A study conducted in a rural area of Egypt revealed that married women had a lower MRS score than unmarried, divorced, separated, and widowed women, which is consistent with this study. The author suggests that married women may have higher income and social support because they have a regular sexual life and have families for support. Furthermore, women with good family relations and positive partner support will experience less severe menopausal symptoms [
32].
The status of chronic diseases was also found to be significantly associated with a greater MRS score in the current study. This can be demonstrated by the exaggerating effects of the chronic disease itself, psychological effects because of chronic disease, and the aging process that may all affect the occurrence of menopausal manifestations.

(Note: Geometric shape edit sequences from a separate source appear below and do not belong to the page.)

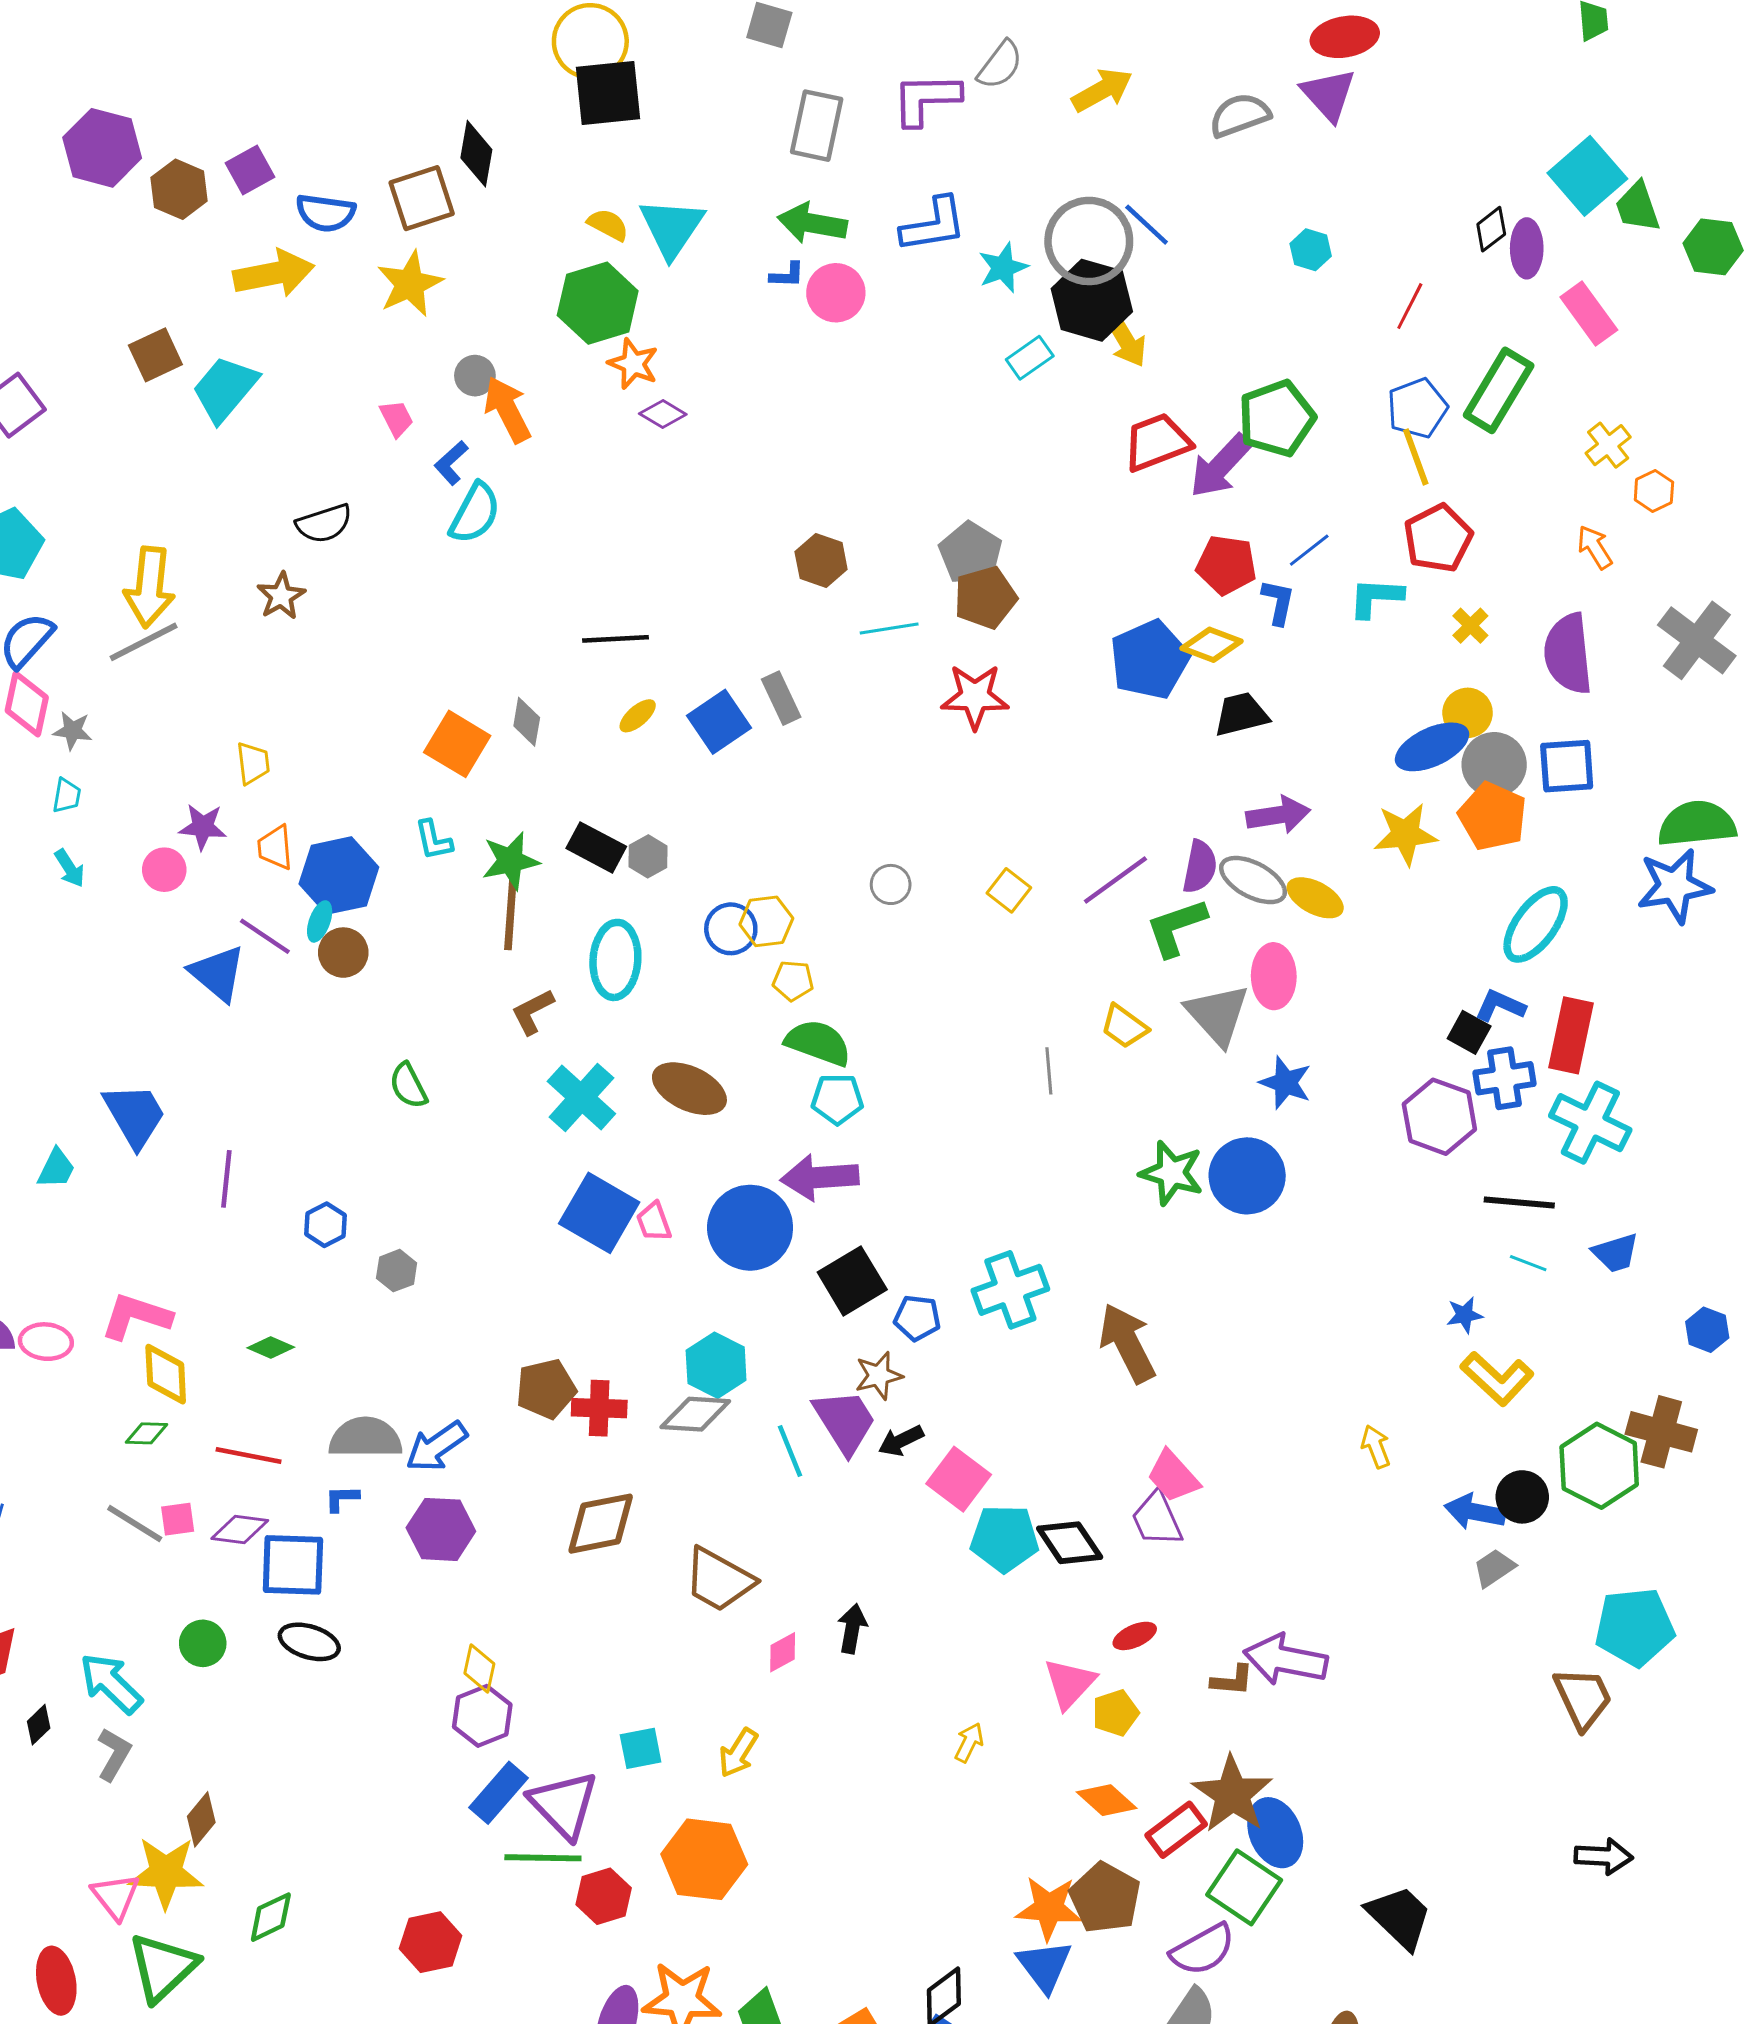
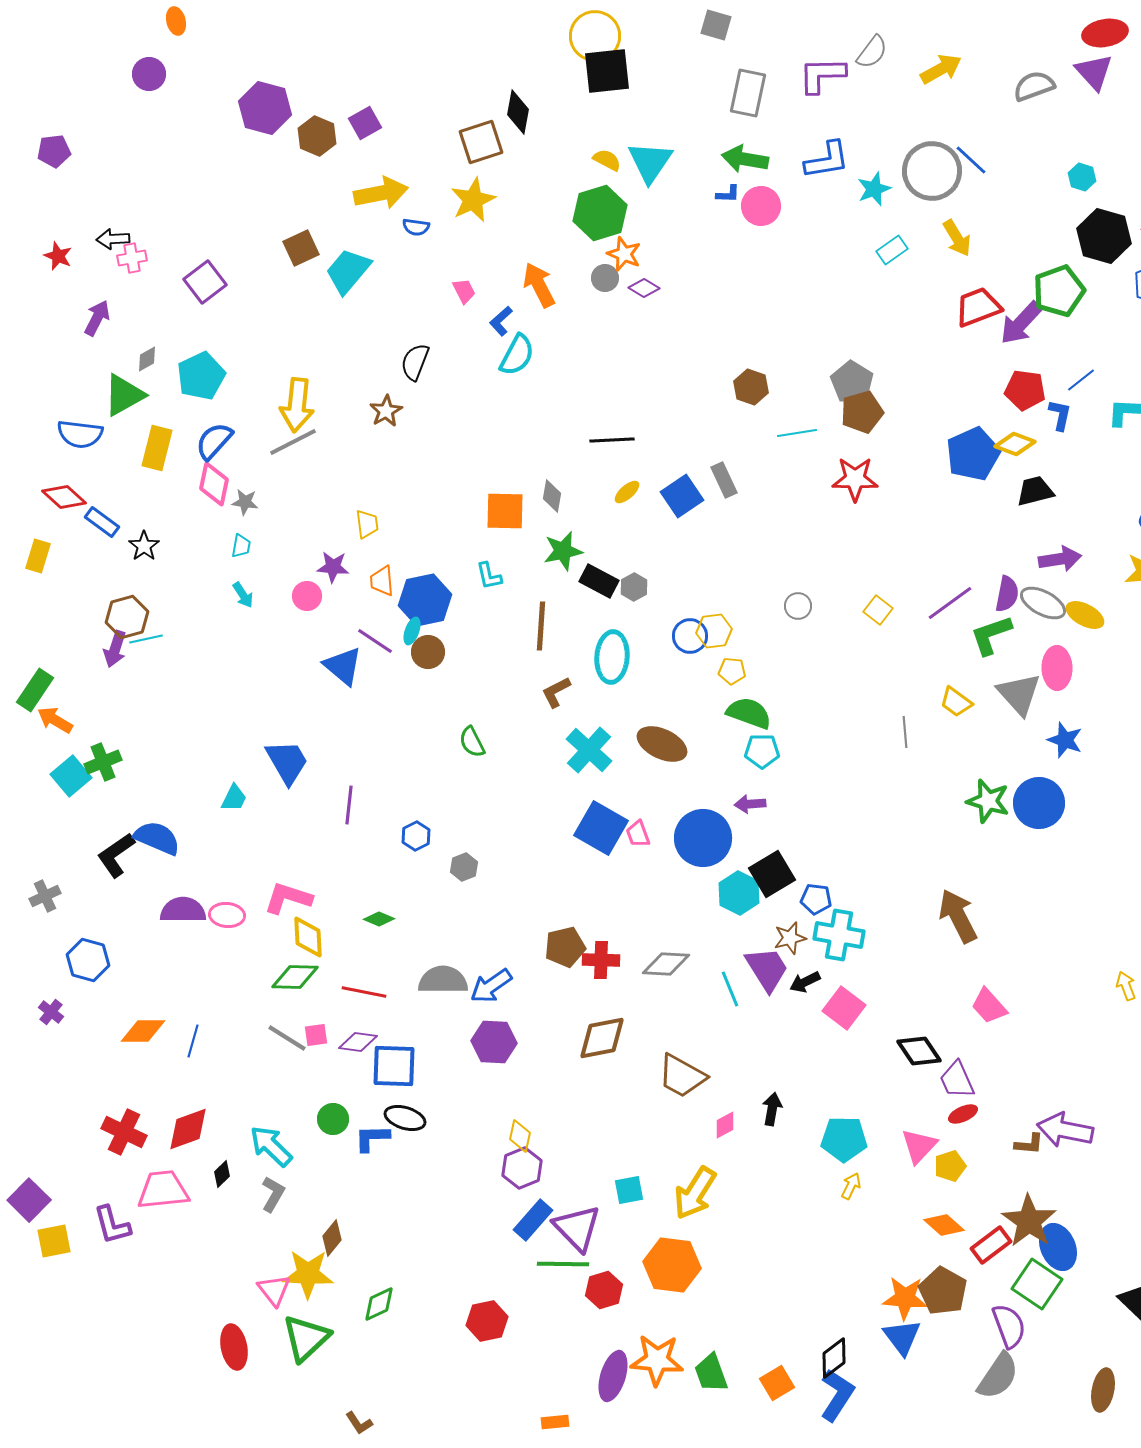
blue semicircle: (326, 213) -> (416, 227), moved, size x0.7
black hexagon: (1092, 300) -> (1104, 236), moved
gray circle: (475, 376) -> (605, 278), moved
black semicircle: (324, 524) -> (415, 362), turned 129
orange square: (457, 744) -> (505, 511), turned -30
green star: (510, 861) -> (563, 551), moved
purple arrow: (820, 1177) -> (750, 804), size x0.6
cyan cross: (1010, 1290) -> (839, 935), moved, turned 30
cyan hexagon: (716, 1365) -> (739, 893), moved
green diamond: (147, 1433) -> (295, 977), size x1.6
blue L-shape: (342, 1498) -> (372, 1138), moved, size x1.5
purple trapezoid: (1157, 1519) -> (957, 1080), moved
cyan pentagon: (1005, 1538) -> (844, 1139), moved
yellow arrow: (738, 1753) -> (695, 1193), size x1.6
purple semicircle: (1203, 1950) -> (1009, 1326), turned -81

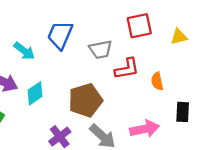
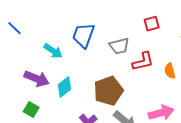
red square: (139, 26) -> (152, 24), size x0.7

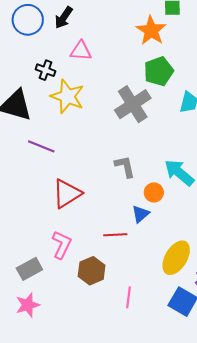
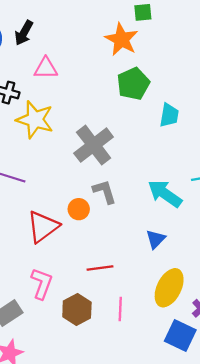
gray cross: (133, 104) -> (94, 145), moved
orange circle: (154, 192) -> (79, 209), moved
blue triangle: (141, 214) -> (156, 239), moved
pink line: (128, 297) -> (120, 309), moved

The current study revealed a significant negative correlation between MRS score and duration of menopause. The results of other research confirm the current study findings; that women in late menopause are less prone to the severity of symptoms associated with menopause [
33,
34].
Early onset of menopause usually occurs in nulliparous women because of the anovulatory period of parous women that leads to postponement of menopause [
35,
36]. The present study revealed that the MRS score is significantly higher in nulliparous women. Humeniuk et al. revealed that residing in a rural area has a contributing effect for enhancing the risk of postmenopausal symptoms, which was established in the present study [
37]. Employment ameliorates the health indicators and is associated with a low occurrence of menopausal symptoms [
38]. Employment was significantly associated with MRS in the present study, as working women had a lower MRS score than housewives. Old women have fewer postmenopausal symptoms compared to young women [
34]. This is confirmed in this study as the MRS score decreased as age increased.
There are some limitations involving the present study. This cross-sectional study did not exclude the confounding effect of the natural aging process that may affect the experienced postmenopausal manifestations. Furthermore, the MRS depends on recall data, so recall bias can be expected in this study.